Gauchistes et Européens, vous devez vous souvenir de la bataille d’Angleterre et être reconnaissants

Ces dernières semaines ont marqué le 80e anniversaire de la bataille d’Angleterre. Compte tenu de l’état actuel du monde, j’ai pensé que le moment était bien choisi pour aborder sa signification dans ces pages. En bref, il s’agit d’un mémorial qui devrait être célébré par tous, quelle que soit leur affiliation politique ou leur origine nationale. Il n’est pas exagéré de dire que la bataille d’Angleterre a été l’événement qui a décidé de l’avenir du monde.

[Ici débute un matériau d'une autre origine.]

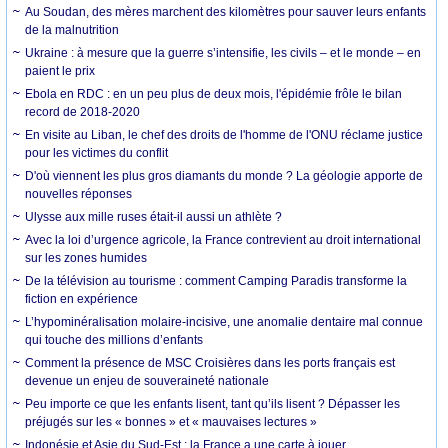
Au Soudan, des mères marchent des kilomètres pour sauver leurs enfants
de la malnutrition
Ukraine : à mesure que la guerre s’intensifie, les civils – et le monde – en
paient le prix
Ebola en RDC : en un peu plus de deux mois, l'épidémie frôle le bilan
record de 2018-2020
En visite au Liban, le chef des droits de l'homme de l'ONU réclame justice
pour les victimes du conflit
D'où viennent les plus gros diamants du monde ? La géologie apporte de
nouvelles réponses
Ulysse aux mille ruses était-il aussi un athlète ?
Avec la loi d’urgence agricole, la France contrevient au droit international
sur les zones humides
De la télévision au tourisme : comment Camping Paradis transforme la
fiction en expérience
L’hypominéralisation molaire-incisive, une anomalie dentaire mal connue
qui touche des millions d’enfants
Comment la présence de MSC Croisières dans les ports français est
devenue un enjeu de souveraineté nationale
Peu importe ce que les enfants lisent, tant qu’ils lisent ? Dépasser les
préjugés sur les « bonnes » et « mauvaises lectures »
Indonésie et Asie du Sud-Est : la France a une carte à jouer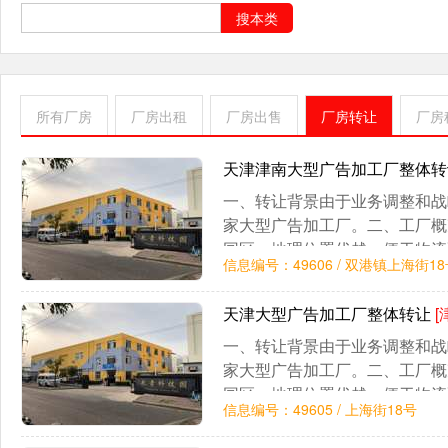
搜本类
所有厂房
厂房出租
厂房出售
厂房转让
厂房
天津津南大型广告加工厂整体
一、转让背景由于业务调整和战
家大型广告加工厂。二、工厂概
园区，地理位置优越，便于物流
信息编号：49606 / 双港镇上海街1
拥有多个生产车间和仓库，可满
进
天津大型广告加工厂整体转让
[
一、转让背景由于业务调整和战
家大型广告加工厂。二、工厂概
园区，地理位置优越，便于物流
信息编号：49605 / 上海街18号
拥有多个生产车间和仓库，可满
进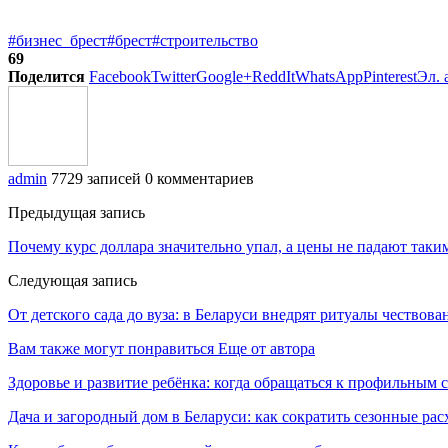
#бизнес_брест
#брест
#строительство
69
Поделится
Facebook
Twitter
Google+
ReddIt
WhatsApp
Pinterest
Эл. 
admin
7729 записей
0 комментариев
Предыдущая запись
Почему курс доллара значительно упал, а цены не падают так
Следующая запись
От детского сада до вуза: в Беларуси внедрят ритуалы чествов
Вам также могут понравиться
Еще от автора
Здоровье и развитие ребёнка: когда обращаться к профильным 
Дача и загородный дом в Беларуси: как сократить сезонные ра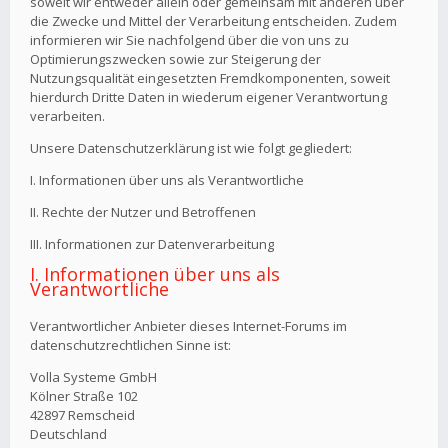
soweit wir entweder allein oder gemeinsam mit anderen über
die Zwecke und Mittel der Verarbeitung entscheiden. Zudem
informieren wir Sie nachfolgend über die von uns zu
Optimierungszwecken sowie zur Steigerung der
Nutzungsqualität eingesetzten Fremdkomponenten, soweit
hierdurch Dritte Daten in wiederum eigener Verantwortung
verarbeiten.
Unsere Datenschutzerklärung ist wie folgt gegliedert:
I. Informationen über uns als Verantwortliche
II. Rechte der Nutzer und Betroffenen
III. Informationen zur Datenverarbeitung
I. Informationen über uns als
Verantwortliche
Verantwortlicher Anbieter dieses Internet-Forums im
datenschutzrechtlichen Sinne ist:
Volla Systeme GmbH
Kölner Straße 102
42897 Remscheid
Deutschland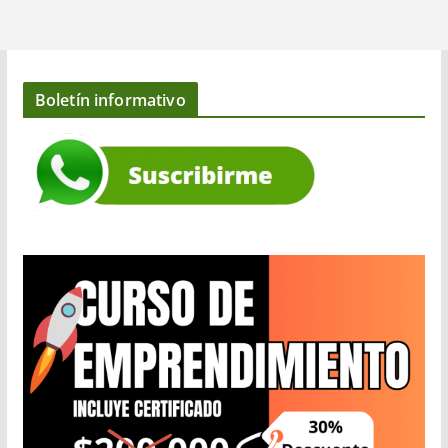
Boletín informativo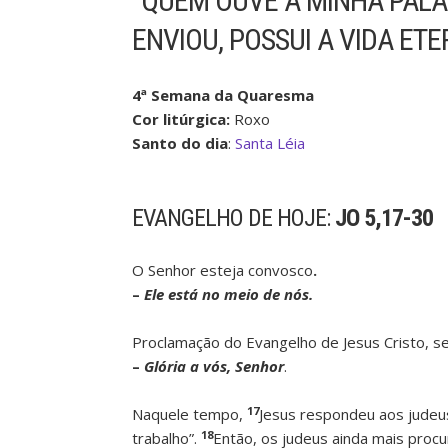
“QUEM OUVE A MINHA PALA
ENVIOU, POSSUI A VIDA ETE
4ª Semana da Quaresma
Cor litúrgica:
Roxo
Santo do dia
:
Santa Léia
EVANGELHO DE HOJE:
JO 5,17-30
O Senhor esteja convosco
.
–
Ele está no meio de nós.
Proclamação do Evangelho de Jesus Cristo, s
–
Glória a vós, Senhor
.
17
Naquele tempo,
Jesus respondeu aos judeu
18
trabalho”.
Então, os judeus ainda mais procu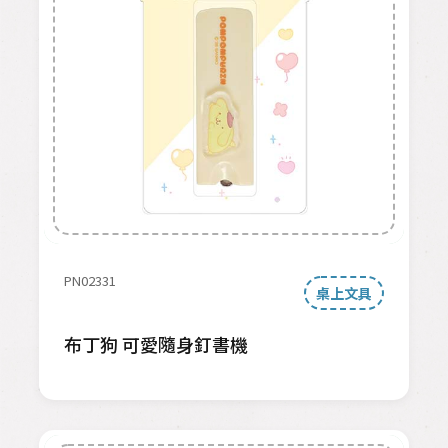
PN02331
桌上文具
布丁狗 可愛隨身釘書機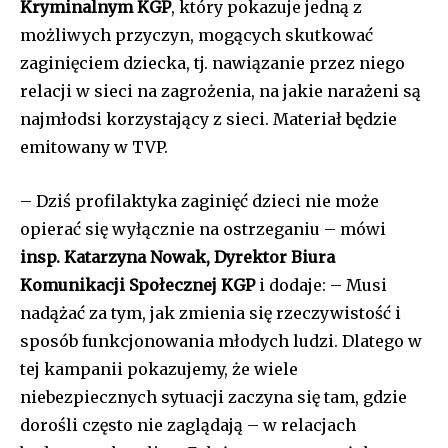
Kryminalnym KGP
, który pokazuje jedną z
możliwych przyczyn, mogących skutkować
zaginięciem dziecka, tj. nawiązanie przez niego
relacji w sieci na zagrożenia, na jakie narażeni są
najmłodsi korzystający z sieci. Materiał będzie
emitowany w TVP.
– Dziś profilaktyka zaginięć dzieci nie może
opierać się wyłącznie na ostrzeganiu – mówi
insp. Katarzyna Nowak, Dyrektor Biura
Komunikacji Społecznej KGP
i dodaje: – Musi
nadążać za tym, jak zmienia się rzeczywistość i
sposób funkcjonowania młodych ludzi. Dlatego w
tej kampanii pokazujemy, że wiele
niebezpiecznych sytuacji zaczyna się tam, gdzie
dorośli często nie zaglądają – w relacjach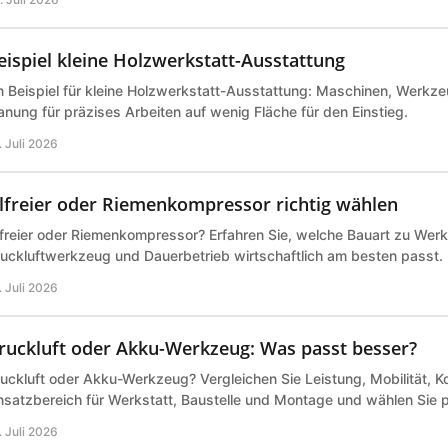
eispiel kleine Holzwerkstatt-Ausstattung
n Beispiel für kleine Holzwerkstatt-Ausstattung: Maschinen, Werk
anung für präzises Arbeiten auf wenig Fläche für den Einstieg.
. Juli 2026
lfreier oder Riemenkompressor richtig wählen
freier oder Riemenkompressor? Erfahren Sie, welche Bauart zu Werk
uckluftwerkzeug und Dauerbetrieb wirtschaftlich am besten passt.
. Juli 2026
ruckluft oder Akku-Werkzeug: Was passt besser?
uckluft oder Akku-Werkzeug? Vergleichen Sie Leistung, Mobilität, K
nsatzbereich für Werkstatt, Baustelle und Montage und wählen Sie 
. Juli 2026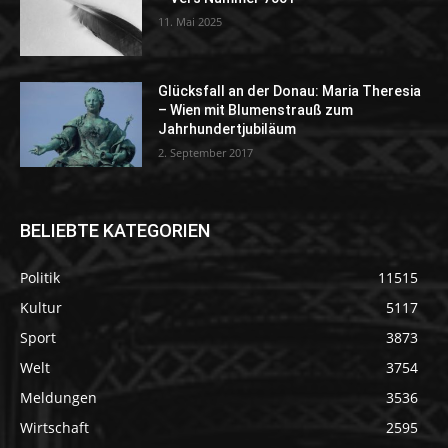
11. Mai 2025
Glücksfall an der Donau: Maria Theresia
– Wien mit Blumenstrauß zum
Jahrhundertjubiläum
2. September 2017
BELIEBTE KATEGORIEN
Politik
11515
Kultur
5117
Sport
3873
Welt
3754
Meldungen
3536
Wirtschaft
2595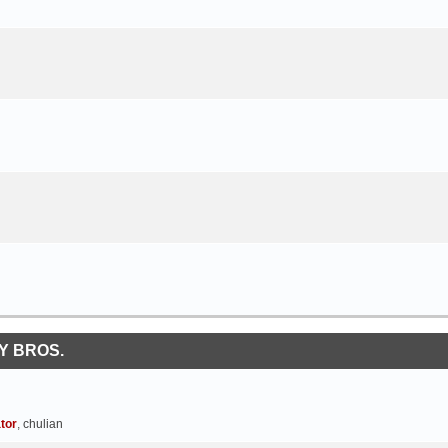
Y BROS.
tor
,
chulian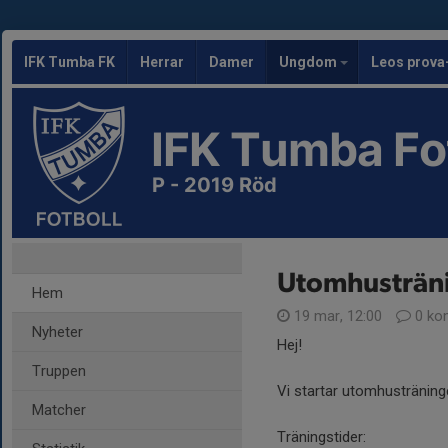
IFK Tumba FK
Herrar
Damer
Ungdom
Leos prova
IFK Tumba Fo
P - 2019 Röd
Utomhusträni
Hem
19 mar, 12:00
0 ko
Nyheter
Hej!
Truppen
Vi startar utomhustränin
Matcher
Träningstider: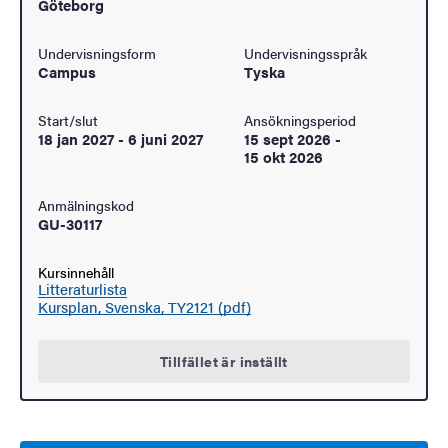
Göteborg
Undervisningsform
Undervisningsspråk
Campus
Tyska
Start/slut
Ansökningsperiod
18 jan 2027
-
6 juni 2027
15 sept 2026
-
15 okt 2026
Anmälningskod
GU-30117
Kursinnehåll
Litteraturlista
Kursplan, Svenska, TY2121 (pdf)
Tillfället är inställt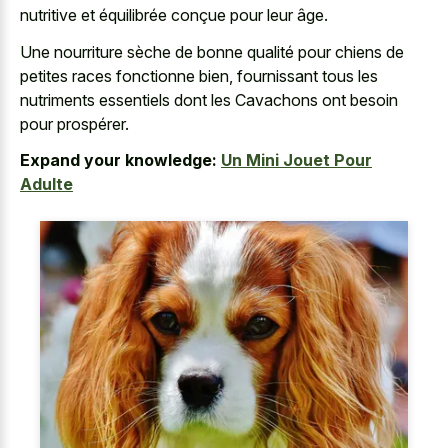
nutritive et équilibrée conçue pour leur âge.
Une nourriture sèche de bonne qualité pour chiens de
petites races fonctionne bien, fournissant tous les
nutriments essentiels dont les Cavachons ont besoin
pour prospérer.
Expand your knowledge:
Un Mini Jouet Pour
Adulte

Il est à la mode, bien sûr, de haïr l’Empire britannique et tout ce qui s’y rapporte, et d’ignorer le fait que – comme la plupart des choses dans l’histoire – il y avait des bons et des mauvais côtés (les gens de toutes les couleurs avaient le droit de vote en Afrique du Sud dans les années 1850, par exemple, un fait que – comme beaucoup d’éléments progressistes de l’Empire – les gens ne sont pas conscients ou choisissent d’ignorer ; ou le fait que les Britanniques aient interdit l’utilisation de la suttee pratique du nord de l’Inde, dans laquelle les veuves étaient brûlées vives à la mort de leur mari).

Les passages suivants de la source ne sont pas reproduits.